In a statement, the US regulator has said it has "reminded" around 2,200 product manufacturers and researchers by letter of the reporting requirements for studies registered with the clinicaltrials.gov database.
It added that its internal analyses suggest 29.6% of clinical trials that are "highly likely to fall under mandatory reporting requirements" still have no results uploaded to the registry.
The data transparency issue became a flashpoint for the pharma industry a few years ago, with the FDA eventually issuing warning notices to various companies and researchers that had failed to submit results as required by federal law.
Under current US regulations, phase 2 to 4 trials of FDA-regulated drugs, biologics, and devices – including unapproved products and international studies with a US component – should be uploaded to the registry within 12 months of the study's primary completion date.
"Far too often, companies are suppressing unfavourable clinical trial results and keeping them secret from patients and the scientific community," commented FDA Commissioner Marty Makary.

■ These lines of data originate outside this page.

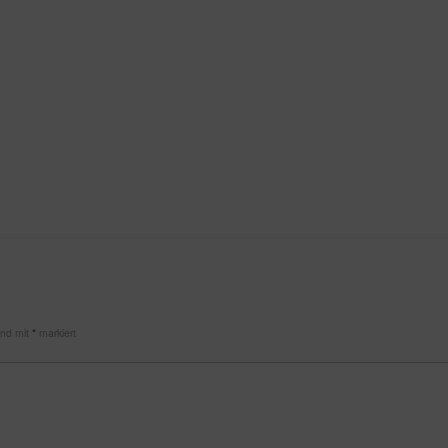
sind mit
*
markiert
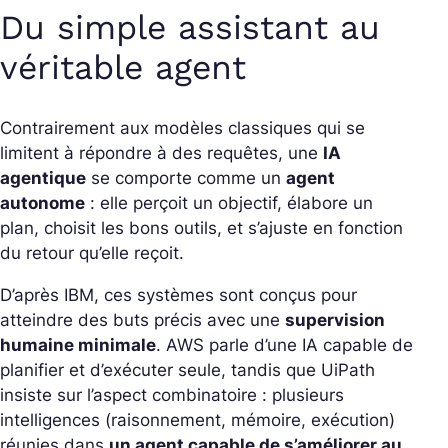
Du simple assistant au
véritable agent
Contrairement aux modèles classiques qui se
limitent à répondre à des requêtes, une
IA
agentique
se comporte comme un
agent
autonome
: elle perçoit un objectif, élabore un
plan, choisit les bons outils, et s’ajuste en fonction
du retour qu’elle reçoit.
D’après IBM, ces systèmes sont conçus pour
atteindre des buts précis avec une
supervision
humaine minimale
. AWS parle d’une IA capable de
planifier et d’exécuter seule, tandis que UiPath
insiste sur l’aspect combinatoire : plusieurs
intelligences (raisonnement, mémoire, exécution)
réunies dans
un agent capable de s’améliorer au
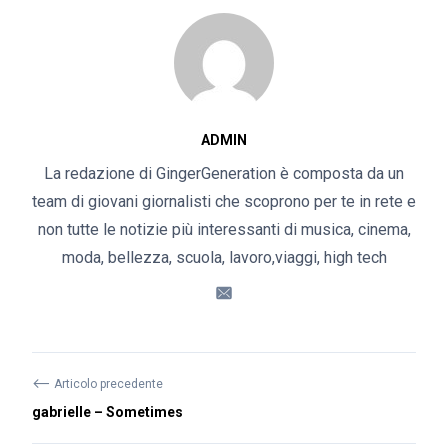
ADMIN
La redazione di GingerGeneration è composta da un
team di giovani giornalisti che scoprono per te in rete e
non tutte le notizie più interessanti di musica, cinema,
moda, bellezza, scuola, lavoro,viaggi, high tech
⟵
Articolo precedente
gabrielle – Sometimes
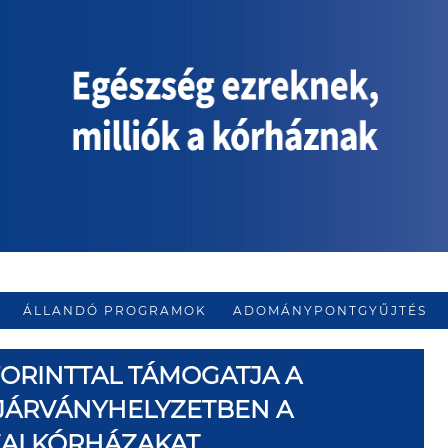
ÁLLANDÓ PROGRAMOK
ADOMÁNYPONTGYŰJTÉS
 FORINTTAL TÁMOGATJA A
 JÁRVÁNYHELYZETBEN A
AI KÓRHÁZAKAT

"Those sponsoring clinical trials have an ethical obligation to make results public regardless of the data's influence on the company's share price," he added. "Too many clinical trial sponsors and researchers are failing to report their results, leaving important information unavailable to clinicians and other researchers."
According to the agency, the failure to report results is leading to significant gaps in the public record and a publication bias that is obscuring the true landscape of drug development outcomes and creating a distorted perception of the safety and efficacy of medical products.
For now, the FDA is simply asking trial sponsors to make sure they meet the required reporting standards, but it has also threatened to up the ante for those that fail to do so by issuing notices of non-compliance, which can lead to fines.
That's something that has happened rarely, with only eight such notices listed by the FDA on its website, with Acceleron, Accuitis, Ocugen, and Light Sciences Oncology among the recipients, but there is no record of any 'civil money penalties' being applied to date.
There are also over 230 'pre-notices of non-compliance' listed by the FDA, which are letters sent to sponsors suspected of failing to submit required clinical trial information.
According to a 2020 paper published in The Lancet by researchers at Oxford University in the UK, analysing clinicaltrials.gov registrations over an 18-month period between 2018 and 2019, only 40% of studies had results submitted within the one-year deadline. Two-thirds of them had results uploaded, but outside the required timeframe.
The authors concluded at the time that compliance with regulations was "poor, and not improving," with unreported results distorting the evidence base for clinical practice, breaching researchers' ethical obligations to patients, and wasting research resources.